DALLAS — After his big-league debut in 2019, Max Fried enjoyed an extended run better than any other Atlanta Braves pitcher since John Smoltz, the last of the team’s “Big Three” Hall of Fame pitchers to leave the franchise nearly two decades ago.
Now it’s Fried’s turn to leave the franchise that turned him into a star. On Tuesday, Fried agreed to sign an eight-year, $218 million deal with the New York Yankees, a league source confirmed to The Athletic. The deal, first reported by ESPN, is the most lucrative ever for a left-handed pitcher and the fourth-largest pitching contract overall. The move comes after the Yankees’ failed pursuit of Juan Soto. Prior to agreeing with the Yankees, The Athletic’s Ken Rosenthal reported that the Boston Red Sox and Toronto Blue Jays both had interest in the southpaw.
Source confirms: Max Fried to Yankees, eight years, $218M, pending physical. Biggest deal for a left-hander and fourth largest pitching contract in game’s history. First: @JeffPassan
— Ken Rosenthal (@Ken_Rosenthal) December 10, 2024
Fried, who’ll turn 31 in January, entered the offseason as The Athletic’s No. 4 ranked free agent, and was projected by The Athletic’s Tim Britton to sign a five-year deal worth $140 million. Since his first full season in the majors, he’s posted a 71-31 record with a 3.06 ERA.
Over the past six seasons, Gerrit Cole (79-33) is the only pitcher with more wins than Fried, who went 11-10 with a 3.25 ERA in 29 starts in 2024, despite being briefly sidelined by a forearm issue, the second year of the same injury.
Fried went to arbitration with the Braves in 2022 and again in 2023 — he won the first case, lost the second — before settling with the team on a $15 million deal last winter to avoid a third hearing.
It’s unclear if the Braves and Fried were ever close to a long-term extension. The Braves made him a qualifying offer ($21.05 million) in November to assure they would get draft pick compensation if he signed elsewhere.
Among pitchers with 800 or more innings in the past six seasons, only Cole (2.98) had a lower ERA than Fried (3.06). Still, the fact that Fried didn’t have enough innings to qualify for some rankings over that period points to lingering concerns about the health of the left-hander, particularly as he enters his mid-30s.
Throughout his career, Fried has dealt with finger blisters and other injuries before the forearm issues impacted his past two seasons.
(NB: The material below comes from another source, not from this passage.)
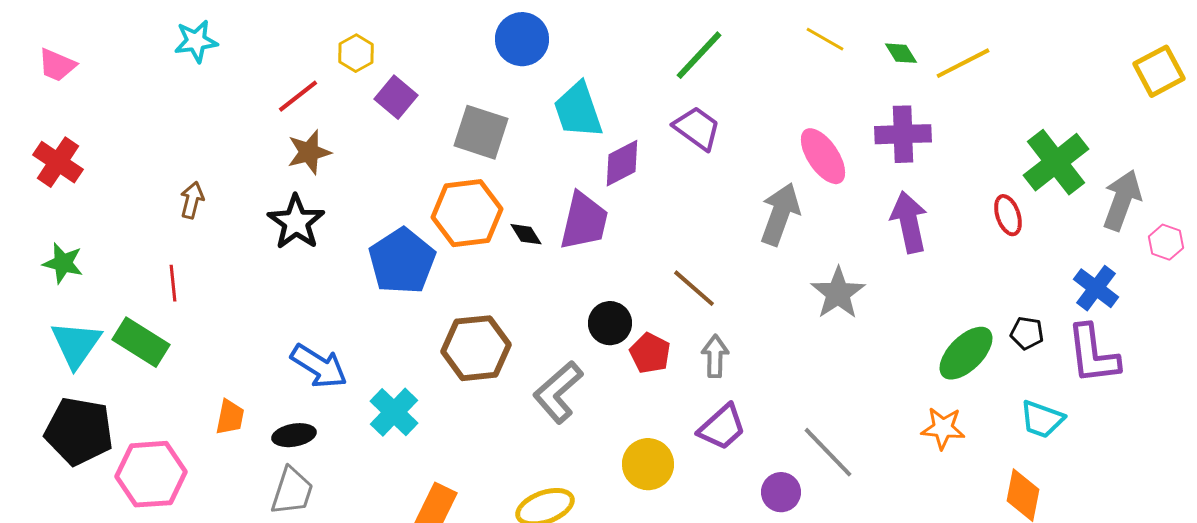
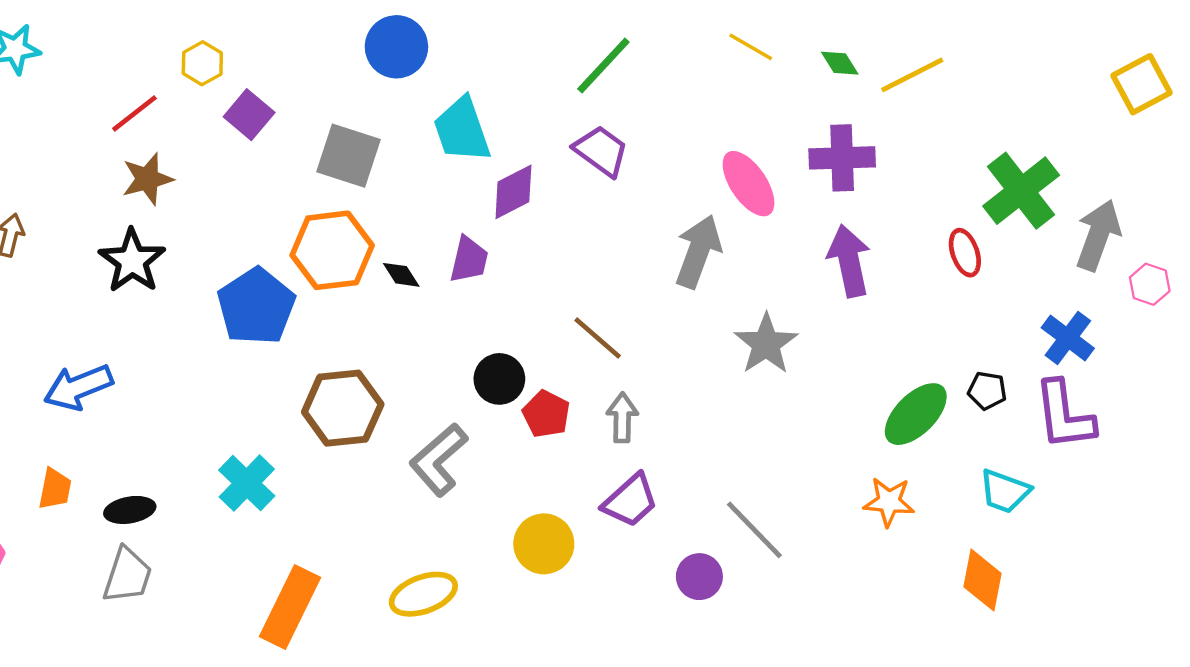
purple trapezoid: (584, 221) -> (469, 260), size x0.7
blue arrow: (319, 366) -> (78, 387), moved, turned 126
He returned sooner than expected from the latest setback, missing just the first 13 games after being diagnosed with forearm neuritis following a one-inning appearance in the All-Star Game.
Before heading to the IL with neuritis, the slender lefty was 7-5 with a 3.08 ERA and two complete games in 18 starts. Over his final 11 regular season starts in 2024, he went 5-6 with a 3.53 ERA. His season ended unceremoniously, when in Game 2 of the NL Wild Card series against the San Diego Padres, he allowed five runs on eight hits over two innings, having exited the start with soreness after taking a line drive off his glute.
That final start for the Braves came against the very team that traded Fried to Atlanta in 2014, a six-player deal that also sent Justin Upton to the Braves.
Fried, a first-round pick in 2012 out of Harvard-Westlake High School in Los Angeles — where he was high school teammates with Jack Flaherty and Lucas Giolito — was a top prospect in the middle of Tommy John surgery rehab when the Padres traded him.
After joining the Braves rotation in 2019, he quickly developed into one of baseball’s elite pitchers. While Tim Hudson had an impressive nine-year stretch with the Braves through 2013, Fried is the most accomplished Atlanta starter since the trio of Smoltz, Tom Glavine and Greg Maddux.
Fried finished his Braves tenure as a two-time NL All-Star, a three-time Gold Glove Award winner and the 2021 Silver Slugger winner — the final year a pitcher was awarded the year-end hardware before the universal DH. He finished fifth in Cy Young Award balloting in 2020 and was runner-up to unanimous winner Sandy Alcantara in 2022, when Fried had a 2.48 ERA in 30 starts with career highs in innings (185 1/3) and strikeouts (170)
The 2024 season marked the third consecutive postseason disappointment for the Braves and Fried, who was impacted by the flu in 2022 and wasn’t sharp in 2023. In both those years, the Braves lost to the Philadelphia Phillies after having won their fifth and sixth consecutive NL East titles, a streak that ended in 2024 when Atlanta finished six games behind Philadelphia in the division.
But before those three quick October exits, there was glory in 2021. And like two other fan-favorite big pieces of that World Series team, Freddie Freeman and Dansby Swanson, did before him, Fried exits as a free agent.